Instructions for the task - Without the pictures, retype each line below exactly as it stands.
── Material supplied ──
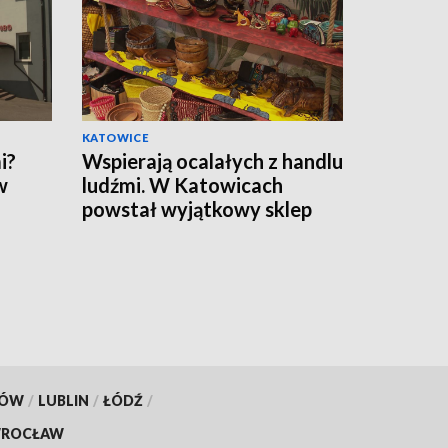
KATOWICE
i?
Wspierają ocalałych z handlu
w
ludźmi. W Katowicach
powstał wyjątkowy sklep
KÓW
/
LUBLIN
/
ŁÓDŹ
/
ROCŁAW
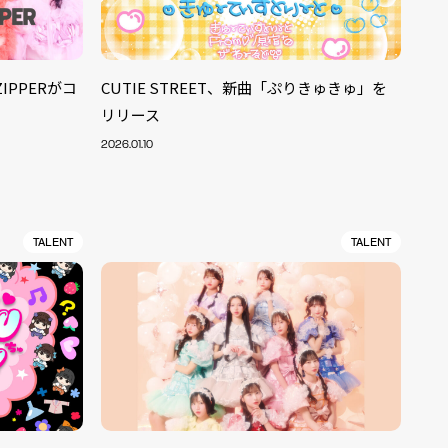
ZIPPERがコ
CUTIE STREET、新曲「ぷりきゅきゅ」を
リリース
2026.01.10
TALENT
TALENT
───
Solution -
KATOWICE
i?
Wspierają ocalałych z handlu
w
ludźmi. W Katowicach
powstał wyjątkowy sklep
KÓW
/
LUBLIN
/
ŁÓDŹ
/
ROCŁAW
ZIPPERがコ
CUTIE STREET、新曲「ぷりきゅきゅ」を
リリース
2026.01.10
TALENT
TALENT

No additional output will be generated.